▶ LISTED ENTRIES:
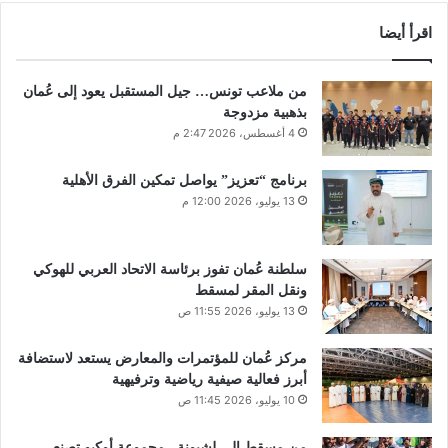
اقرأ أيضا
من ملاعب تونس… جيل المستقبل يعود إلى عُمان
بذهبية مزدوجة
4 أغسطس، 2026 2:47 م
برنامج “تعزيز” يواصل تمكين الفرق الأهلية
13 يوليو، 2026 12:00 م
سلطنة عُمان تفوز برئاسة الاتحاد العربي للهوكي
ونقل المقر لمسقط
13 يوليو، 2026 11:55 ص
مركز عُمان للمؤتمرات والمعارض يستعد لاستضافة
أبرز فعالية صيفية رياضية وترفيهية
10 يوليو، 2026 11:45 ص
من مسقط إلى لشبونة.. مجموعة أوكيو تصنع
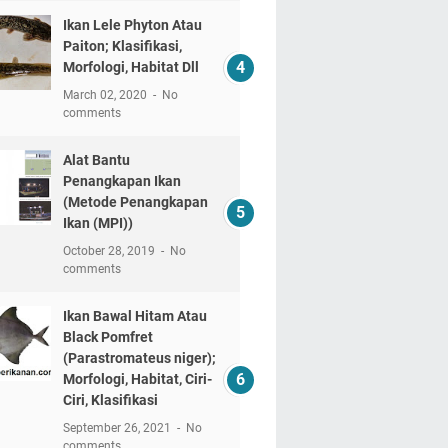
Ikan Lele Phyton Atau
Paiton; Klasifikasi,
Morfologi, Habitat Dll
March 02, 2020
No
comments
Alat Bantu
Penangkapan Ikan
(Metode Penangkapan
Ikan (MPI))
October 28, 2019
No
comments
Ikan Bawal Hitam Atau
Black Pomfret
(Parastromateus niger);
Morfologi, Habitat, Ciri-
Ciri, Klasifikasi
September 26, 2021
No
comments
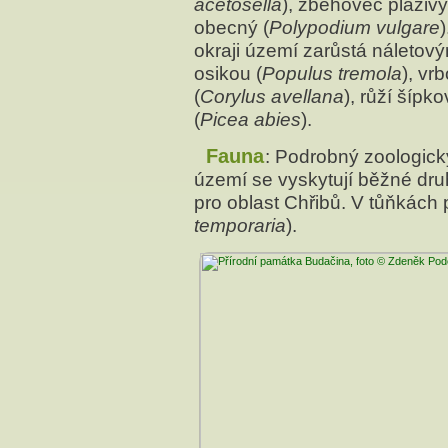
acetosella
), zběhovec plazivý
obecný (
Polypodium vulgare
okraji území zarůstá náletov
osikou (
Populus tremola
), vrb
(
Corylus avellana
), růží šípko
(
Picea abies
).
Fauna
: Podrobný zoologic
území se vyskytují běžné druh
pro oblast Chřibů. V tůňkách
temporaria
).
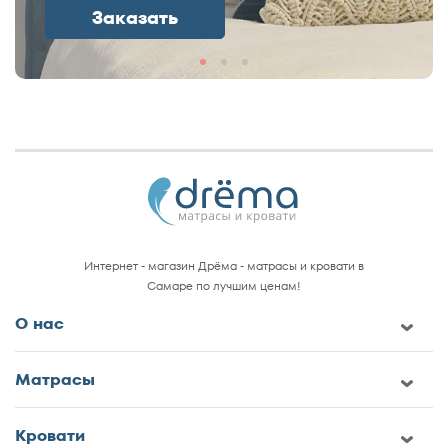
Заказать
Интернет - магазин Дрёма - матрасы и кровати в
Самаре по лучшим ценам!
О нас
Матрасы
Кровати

--

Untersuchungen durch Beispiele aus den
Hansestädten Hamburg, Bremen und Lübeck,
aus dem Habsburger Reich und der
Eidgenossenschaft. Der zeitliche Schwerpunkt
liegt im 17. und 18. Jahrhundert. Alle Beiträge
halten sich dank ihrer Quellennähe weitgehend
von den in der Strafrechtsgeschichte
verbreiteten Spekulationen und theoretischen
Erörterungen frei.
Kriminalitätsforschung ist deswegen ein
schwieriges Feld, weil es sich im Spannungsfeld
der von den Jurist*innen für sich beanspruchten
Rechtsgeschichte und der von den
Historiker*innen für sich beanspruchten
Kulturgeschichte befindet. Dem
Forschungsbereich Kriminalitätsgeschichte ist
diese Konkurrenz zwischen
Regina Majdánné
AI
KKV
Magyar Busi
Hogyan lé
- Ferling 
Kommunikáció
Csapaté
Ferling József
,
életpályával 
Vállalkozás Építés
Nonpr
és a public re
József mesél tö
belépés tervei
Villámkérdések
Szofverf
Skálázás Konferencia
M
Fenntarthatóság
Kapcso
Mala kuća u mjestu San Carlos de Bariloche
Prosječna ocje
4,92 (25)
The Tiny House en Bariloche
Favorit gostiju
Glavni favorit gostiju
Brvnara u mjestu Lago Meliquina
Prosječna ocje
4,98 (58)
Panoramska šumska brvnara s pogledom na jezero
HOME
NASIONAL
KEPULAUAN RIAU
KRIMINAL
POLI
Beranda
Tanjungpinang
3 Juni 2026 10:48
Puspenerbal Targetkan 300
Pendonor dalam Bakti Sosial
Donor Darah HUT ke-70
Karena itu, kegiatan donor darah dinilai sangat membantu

▶ INSTRUCTIONS TO FOLLOW:
If a line in the records contains the word "území", copy it.

▶ TASK ANSWER:
okraji území zarůstá náletov
území se vyskytují běžné druh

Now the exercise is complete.